I cannot hope to fully satisfy that longing, if it even can be satisfied, for that would only be another victory, and winning isn’t what we love the most, at least not when we’re a-pondering. For me, the archives have proved rich in the enchantment of scholarly absorption — which may in part account for the absurd delay in getting this stuff out there.
The other part is that new material keeps turning up, at all levels of critication, with the result that a second volume of We Descend — New Selected Writings from the Archives Pertaining to Egderus Scriptor — is only now nearing completion. Every time a new Writing “appears on the doorstep” (as it seems to do repeatedly for the unnamed Scholar in We Descend), BBly Renderor must engage in yet another bout of head-scratching and tinkering with the controls, as he labors to incorporate these new Writings into an ever-developing system of hypertext arrangement for the archives as a whole.
And then there’s the tech, which won’t stand still. One would like to think oneself progressive, the type of person who is capable of calmly regarding all developments in digital life and practice as evolution (and not just blooming chaos).
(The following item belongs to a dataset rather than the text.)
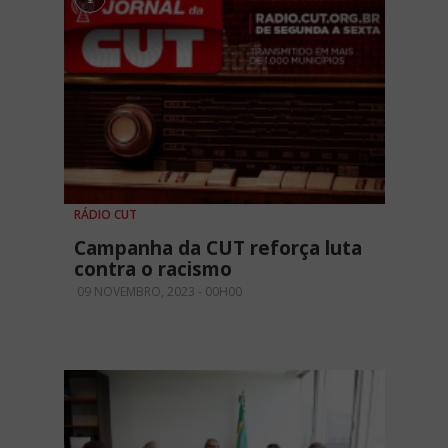
RÁDIO CUT
Campanha da CUT reforça luta
contra o racismo
09 NOVEMBRO, 2023 - 00H00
But it’s hard to keep up, especially when one takes as long as I do to painstakingly work out a method that — well, that works — and suddenly it can’t be used anymore because the new OS won’t support it. (Yeah, yeah — shut up, Senex, and quit interrupting the music.)
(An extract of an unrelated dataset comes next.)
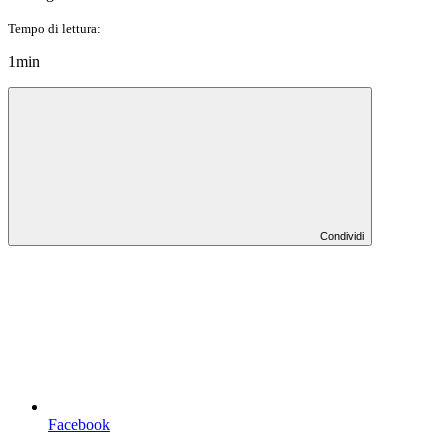
Tempo di lettura:
1min
Condividi
Facebook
But let us finish this manifesto (O Ludd, another one!) and get back to work. Come the TechnoRapture, all this tsuris will be Left Behind. It’s possible there will be scholars among the entities who enjoy that unfathomable afterlife, and it may further be that instead of gnawing on meat and vegetables, these supernal beings will draw sustenance from the ambrosia of mental life-forms that we preserve and thus transmit to them — by means of text, hypertext, peradventure even utterance. If so, what better offering can we make, whilst awaiting the awesomeness of that Very Last Day, than to render our thoughts, hopes, dreams, jokes, stories, theories, and best intentions into every potent medium we can contrive, so that Dear ourReader may have a richer life, and that abundantly?